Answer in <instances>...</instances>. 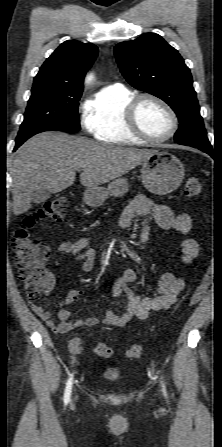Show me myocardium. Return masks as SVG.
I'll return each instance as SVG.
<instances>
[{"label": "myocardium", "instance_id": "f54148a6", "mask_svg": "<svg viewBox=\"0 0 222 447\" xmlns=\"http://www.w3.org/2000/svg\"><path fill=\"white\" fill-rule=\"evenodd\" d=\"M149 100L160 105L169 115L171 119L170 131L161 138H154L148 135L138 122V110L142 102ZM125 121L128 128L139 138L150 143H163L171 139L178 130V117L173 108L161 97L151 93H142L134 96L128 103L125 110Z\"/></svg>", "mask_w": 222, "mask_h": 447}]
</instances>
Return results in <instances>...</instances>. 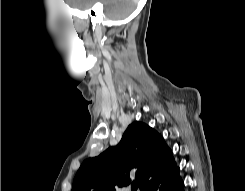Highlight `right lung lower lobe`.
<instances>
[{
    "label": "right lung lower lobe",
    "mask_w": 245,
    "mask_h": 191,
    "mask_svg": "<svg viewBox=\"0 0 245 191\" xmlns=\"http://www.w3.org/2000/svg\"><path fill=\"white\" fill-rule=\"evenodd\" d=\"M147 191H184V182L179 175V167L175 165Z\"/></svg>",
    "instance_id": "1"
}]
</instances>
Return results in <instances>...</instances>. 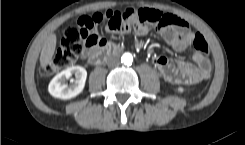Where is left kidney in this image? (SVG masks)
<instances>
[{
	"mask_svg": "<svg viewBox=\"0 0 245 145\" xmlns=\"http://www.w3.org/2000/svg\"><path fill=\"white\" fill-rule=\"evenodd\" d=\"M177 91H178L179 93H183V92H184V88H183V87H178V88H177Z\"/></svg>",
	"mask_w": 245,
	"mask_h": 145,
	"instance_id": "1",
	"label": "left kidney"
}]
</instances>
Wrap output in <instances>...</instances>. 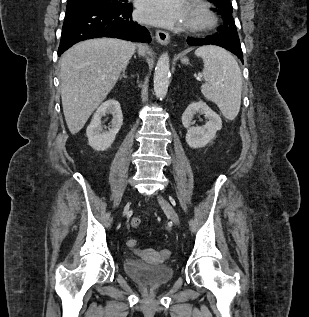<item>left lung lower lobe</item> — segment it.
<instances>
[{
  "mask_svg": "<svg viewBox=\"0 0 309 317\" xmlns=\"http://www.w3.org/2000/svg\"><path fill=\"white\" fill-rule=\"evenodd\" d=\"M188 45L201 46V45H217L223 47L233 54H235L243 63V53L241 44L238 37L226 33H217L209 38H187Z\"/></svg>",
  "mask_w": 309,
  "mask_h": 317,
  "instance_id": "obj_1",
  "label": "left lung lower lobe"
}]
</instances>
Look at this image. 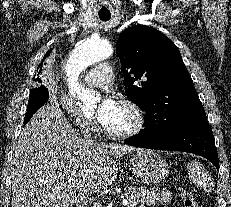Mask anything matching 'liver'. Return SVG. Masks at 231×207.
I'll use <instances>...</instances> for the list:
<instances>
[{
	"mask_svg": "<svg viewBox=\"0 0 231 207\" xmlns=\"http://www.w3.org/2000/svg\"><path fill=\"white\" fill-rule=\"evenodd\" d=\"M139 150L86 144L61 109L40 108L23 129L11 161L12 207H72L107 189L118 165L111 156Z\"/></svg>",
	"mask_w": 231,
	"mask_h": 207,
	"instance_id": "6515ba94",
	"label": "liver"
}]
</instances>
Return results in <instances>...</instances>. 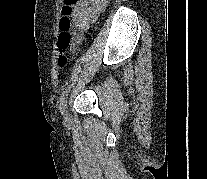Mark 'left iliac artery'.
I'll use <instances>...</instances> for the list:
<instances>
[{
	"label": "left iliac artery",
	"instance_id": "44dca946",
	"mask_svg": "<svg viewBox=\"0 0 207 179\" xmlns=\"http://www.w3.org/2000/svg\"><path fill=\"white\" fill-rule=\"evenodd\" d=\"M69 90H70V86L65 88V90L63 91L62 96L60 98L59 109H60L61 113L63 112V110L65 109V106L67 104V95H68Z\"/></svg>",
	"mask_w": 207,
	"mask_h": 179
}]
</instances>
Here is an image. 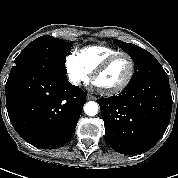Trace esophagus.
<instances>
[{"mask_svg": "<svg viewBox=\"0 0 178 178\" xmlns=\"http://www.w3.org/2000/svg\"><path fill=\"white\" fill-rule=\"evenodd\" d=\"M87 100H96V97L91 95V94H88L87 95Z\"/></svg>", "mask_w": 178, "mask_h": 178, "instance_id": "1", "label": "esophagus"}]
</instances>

————

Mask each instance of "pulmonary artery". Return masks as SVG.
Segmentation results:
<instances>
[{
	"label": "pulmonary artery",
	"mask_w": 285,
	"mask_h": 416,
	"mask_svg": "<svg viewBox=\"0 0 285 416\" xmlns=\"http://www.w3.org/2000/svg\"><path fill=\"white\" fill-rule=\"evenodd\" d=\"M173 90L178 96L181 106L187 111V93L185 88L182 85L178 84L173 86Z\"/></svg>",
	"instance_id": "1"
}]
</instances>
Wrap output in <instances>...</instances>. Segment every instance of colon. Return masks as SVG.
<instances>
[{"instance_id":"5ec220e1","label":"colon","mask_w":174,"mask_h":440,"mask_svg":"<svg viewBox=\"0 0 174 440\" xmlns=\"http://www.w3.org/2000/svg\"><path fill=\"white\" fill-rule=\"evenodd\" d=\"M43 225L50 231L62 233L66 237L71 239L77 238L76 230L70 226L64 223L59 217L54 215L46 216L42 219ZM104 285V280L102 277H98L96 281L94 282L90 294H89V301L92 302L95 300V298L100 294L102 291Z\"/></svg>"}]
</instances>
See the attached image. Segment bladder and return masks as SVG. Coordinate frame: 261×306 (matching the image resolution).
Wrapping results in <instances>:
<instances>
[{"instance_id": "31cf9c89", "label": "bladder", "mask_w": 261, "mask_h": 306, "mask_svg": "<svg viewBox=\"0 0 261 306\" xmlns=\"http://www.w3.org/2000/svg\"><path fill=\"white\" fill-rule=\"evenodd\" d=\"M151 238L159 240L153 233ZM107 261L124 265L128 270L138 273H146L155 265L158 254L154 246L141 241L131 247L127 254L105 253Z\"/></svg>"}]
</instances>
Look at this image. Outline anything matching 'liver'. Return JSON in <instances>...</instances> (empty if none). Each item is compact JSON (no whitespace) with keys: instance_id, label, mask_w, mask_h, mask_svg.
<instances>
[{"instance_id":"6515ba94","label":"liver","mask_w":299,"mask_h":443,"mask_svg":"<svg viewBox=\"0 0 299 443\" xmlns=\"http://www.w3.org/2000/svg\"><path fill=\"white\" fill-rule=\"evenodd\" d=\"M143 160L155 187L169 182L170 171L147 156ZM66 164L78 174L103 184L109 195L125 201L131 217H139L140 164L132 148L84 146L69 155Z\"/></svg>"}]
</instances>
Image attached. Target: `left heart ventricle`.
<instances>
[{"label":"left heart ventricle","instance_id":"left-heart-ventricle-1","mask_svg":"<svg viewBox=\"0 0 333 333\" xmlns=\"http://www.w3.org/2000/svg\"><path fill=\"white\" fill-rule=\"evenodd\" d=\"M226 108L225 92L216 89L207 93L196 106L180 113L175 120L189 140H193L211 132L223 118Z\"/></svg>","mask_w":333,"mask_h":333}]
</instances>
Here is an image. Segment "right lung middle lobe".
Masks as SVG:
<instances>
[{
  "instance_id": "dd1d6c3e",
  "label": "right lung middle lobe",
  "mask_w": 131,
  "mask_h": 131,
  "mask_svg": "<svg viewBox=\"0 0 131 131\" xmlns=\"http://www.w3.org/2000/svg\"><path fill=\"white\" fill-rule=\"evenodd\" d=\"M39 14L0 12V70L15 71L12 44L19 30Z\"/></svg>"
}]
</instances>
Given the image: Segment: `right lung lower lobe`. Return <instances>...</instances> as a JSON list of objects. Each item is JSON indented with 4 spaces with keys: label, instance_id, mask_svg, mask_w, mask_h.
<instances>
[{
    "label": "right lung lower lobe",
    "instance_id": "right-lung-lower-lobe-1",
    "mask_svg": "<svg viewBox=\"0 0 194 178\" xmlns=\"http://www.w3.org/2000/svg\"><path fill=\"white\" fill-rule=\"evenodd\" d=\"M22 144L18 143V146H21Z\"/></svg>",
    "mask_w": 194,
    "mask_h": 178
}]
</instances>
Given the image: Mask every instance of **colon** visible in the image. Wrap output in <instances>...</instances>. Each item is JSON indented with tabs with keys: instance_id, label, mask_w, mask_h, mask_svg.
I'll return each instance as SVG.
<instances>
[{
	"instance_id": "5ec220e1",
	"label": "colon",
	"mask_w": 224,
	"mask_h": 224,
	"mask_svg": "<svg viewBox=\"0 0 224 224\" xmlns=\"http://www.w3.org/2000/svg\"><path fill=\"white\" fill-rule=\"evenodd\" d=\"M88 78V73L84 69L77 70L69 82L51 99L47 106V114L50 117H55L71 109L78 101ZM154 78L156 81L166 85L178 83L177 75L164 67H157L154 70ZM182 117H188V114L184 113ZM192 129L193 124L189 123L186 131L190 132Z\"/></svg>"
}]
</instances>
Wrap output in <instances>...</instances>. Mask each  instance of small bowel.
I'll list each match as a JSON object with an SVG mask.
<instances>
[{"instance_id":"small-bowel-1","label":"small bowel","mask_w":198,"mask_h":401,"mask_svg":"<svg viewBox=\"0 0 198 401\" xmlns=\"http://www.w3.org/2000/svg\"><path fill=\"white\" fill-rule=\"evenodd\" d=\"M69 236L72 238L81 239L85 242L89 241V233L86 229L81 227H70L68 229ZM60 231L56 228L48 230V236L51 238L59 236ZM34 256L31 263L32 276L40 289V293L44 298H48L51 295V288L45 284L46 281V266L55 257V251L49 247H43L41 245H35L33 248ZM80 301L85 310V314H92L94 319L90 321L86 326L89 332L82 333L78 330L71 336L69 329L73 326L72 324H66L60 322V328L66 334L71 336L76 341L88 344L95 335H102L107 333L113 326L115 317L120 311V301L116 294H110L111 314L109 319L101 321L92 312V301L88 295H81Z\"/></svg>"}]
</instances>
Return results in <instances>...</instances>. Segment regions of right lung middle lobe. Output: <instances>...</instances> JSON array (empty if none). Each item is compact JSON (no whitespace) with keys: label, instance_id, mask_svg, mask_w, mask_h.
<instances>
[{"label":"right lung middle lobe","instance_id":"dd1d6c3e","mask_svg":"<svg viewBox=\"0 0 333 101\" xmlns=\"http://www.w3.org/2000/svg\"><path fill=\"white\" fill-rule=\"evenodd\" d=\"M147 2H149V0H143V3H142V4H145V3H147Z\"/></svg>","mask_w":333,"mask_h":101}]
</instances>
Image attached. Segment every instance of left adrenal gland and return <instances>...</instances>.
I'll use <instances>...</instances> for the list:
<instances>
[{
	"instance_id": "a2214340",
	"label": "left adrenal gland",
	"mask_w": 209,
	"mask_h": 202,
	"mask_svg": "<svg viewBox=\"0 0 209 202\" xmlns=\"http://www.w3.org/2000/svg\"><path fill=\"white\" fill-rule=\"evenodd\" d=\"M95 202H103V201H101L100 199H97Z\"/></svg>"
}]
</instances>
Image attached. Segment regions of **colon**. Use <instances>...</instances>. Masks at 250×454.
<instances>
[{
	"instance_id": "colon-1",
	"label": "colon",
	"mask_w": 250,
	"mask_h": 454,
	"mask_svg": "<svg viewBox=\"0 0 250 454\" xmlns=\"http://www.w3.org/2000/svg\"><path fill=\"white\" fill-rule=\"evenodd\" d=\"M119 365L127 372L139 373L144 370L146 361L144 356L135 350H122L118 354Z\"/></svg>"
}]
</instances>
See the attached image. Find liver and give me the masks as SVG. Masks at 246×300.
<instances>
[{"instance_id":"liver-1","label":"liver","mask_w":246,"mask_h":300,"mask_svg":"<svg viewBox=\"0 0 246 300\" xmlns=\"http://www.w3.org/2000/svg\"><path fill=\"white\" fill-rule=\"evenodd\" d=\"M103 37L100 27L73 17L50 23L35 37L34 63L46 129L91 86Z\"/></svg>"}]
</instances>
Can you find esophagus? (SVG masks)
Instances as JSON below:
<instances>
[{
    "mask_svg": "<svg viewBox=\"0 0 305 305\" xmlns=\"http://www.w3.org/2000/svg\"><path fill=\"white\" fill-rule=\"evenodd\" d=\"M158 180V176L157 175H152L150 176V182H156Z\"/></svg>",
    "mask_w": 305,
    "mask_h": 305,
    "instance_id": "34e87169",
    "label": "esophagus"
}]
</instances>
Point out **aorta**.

————

● WHAT YOU SHOULD DO: Reproduce exactly, and with no other material, the lines between those holding "Can you find esophagus? (SVG masks)" and "Point out **aorta**.", inclusive.

● FINISHED TASK:
Can you find esophagus? (SVG masks)
Instances as JSON below:
<instances>
[{
    "mask_svg": "<svg viewBox=\"0 0 305 305\" xmlns=\"http://www.w3.org/2000/svg\"><path fill=\"white\" fill-rule=\"evenodd\" d=\"M158 180V176L157 175H152L150 176V182H156Z\"/></svg>",
    "mask_w": 305,
    "mask_h": 305,
    "instance_id": "34e87169",
    "label": "esophagus"
}]
</instances>
Point out **aorta**.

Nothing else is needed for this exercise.